Truly, my friends, we live in an era that is insane with greed and expediency, an era that rejects derisively the wisdom of the ages, an era that weighs life in the balance with personal convenience, and decides that convenience is the better good.

Before these ominous perversities, then, it is not unnatural or wrong that we should feel some weariness, some exhaustion, some semblance of despair about the fight for right, or about whether we shall ever succeed in our quest. But though we night feel these things, we must, nevertheless, resist the temptation to succumb - for our faith tells us that God uses the weakness of men and women for His own purpose, and that one ounce of courage offered to God is stronger in the end than all the weight of evil which might press against that courage. What else could St. Paul be teaching us when he says:

God chose the foolish of the world to shame the wise. . . God chose the weak of the world to shame the strong. . . God chose the lowly, those who count for nothing, to reduce to nothing those who are something.

And so we agree, and say, "Then let me be a fool for God, let me be weak for the sake of His strength, let me be nothing, that He might be everything."

My brothers and sisters, in a world which seems to have defeated God, and which murders its own children, we must not capitulate. Instead, we must take the higher road, a road which is concealed from those who have no heart, but a road which stretches out clearly before those of us who have God in our hearts.
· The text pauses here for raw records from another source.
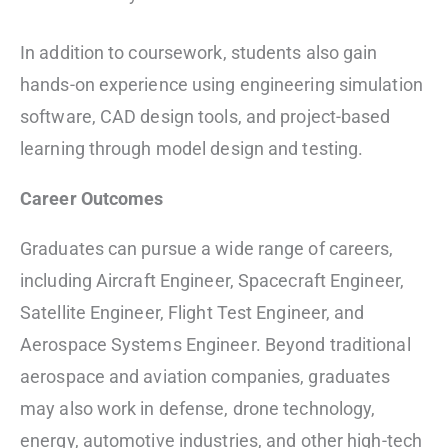
In addition to coursework, students also gain
hands-on experience using engineering simulation
software, CAD design tools, and project-based
learning through model design and testing.
Career Outcomes
Graduates can pursue a wide range of careers,
including Aircraft Engineer, Spacecraft Engineer,
Satellite Engineer, Flight Test Engineer, and
Aerospace Systems Engineer. Beyond traditional
aerospace and aviation companies, graduates
may also work in defense, drone technology,
energy, automotive industries, and other high-tech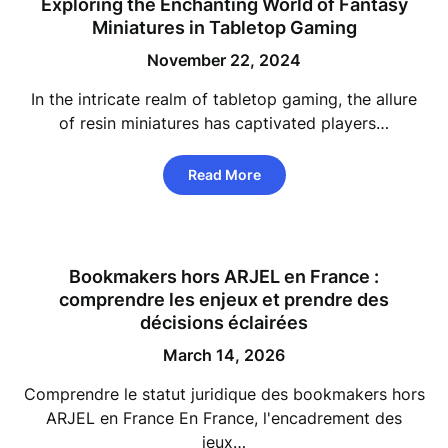
Exploring the Enchanting World of Fantasy
Miniatures in Tabletop Gaming
November 22, 2024
In the intricate realm of tabletop gaming, the allure
of resin miniatures has captivated players…
Read More
Bookmakers hors ARJEL en France :
comprendre les enjeux et prendre des
décisions éclairées
March 14, 2026
Comprendre le statut juridique des bookmakers hors
ARJEL en France En France, l'encadrement des
jeux…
And though we protest, though we call upon the evil-doers to stop their terrible acts, though we lobby our government and harangue our errant neighbors, let us never stoop to violence in order to achieve our goal, but always bear in mind those binding, if mysterious words of Jesus Christ: "Love your enemies, do good to them, be merciful, just as your Father is merciful, for upon those who show mercy, shall mercy be shown."

Perhaps we lack the strength necessary to carry out these commandments perfectly, but here is where the mercy of God enters the play, here is where the mercy of God takes up the slack in our own weak courage, for the mercy of God is in the heart of Jesus Christ, and when we partake of the Holy Sacrament of the Eucharist, as we will today, the mercy of God also fills our hearts, and makes of us, something far greater than we are on our own.

Jesus Christ endured the consequences of His belief, even to the point of rejection and scorn - undergoing an agonizing death on the cross, giving His life for the covenant, because we - we - are worth the suffering. Today, we pray, that in His ineffable generosity, God will also accept the suffering of the millions of infants whom we remember, and through the merits of their suffering and the perfect suffering of Jesus Christ, will have mercy on this world, and bring it new healing, new peace, and everlasting love.